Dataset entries
%%
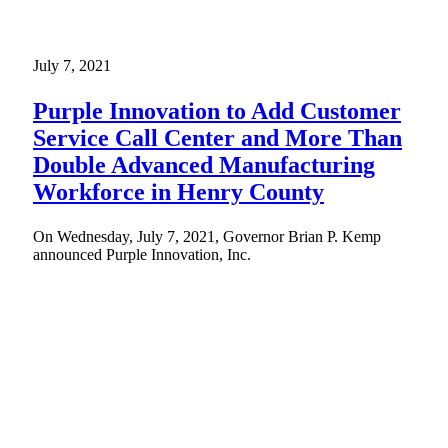
July 7, 2021
Purple Innovation to Add Customer
Service Call Center and More Than
Double Advanced Manufacturing
Workforce in Henry County
On Wednesday, July 7, 2021, Governor Brian P. Kemp
announced Purple Innovation, Inc.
%%
Nothing in the records should be changed in the copy, but the pictures must be left out.

July 7, 2021
Purple Innovation to Add Customer
Service Call Center and More Than
Double Advanced Manufacturing
Workforce in Henry County
On Wednesday, July 7, 2021, Governor Brian P. Kemp
announced Purple Innovation, Inc.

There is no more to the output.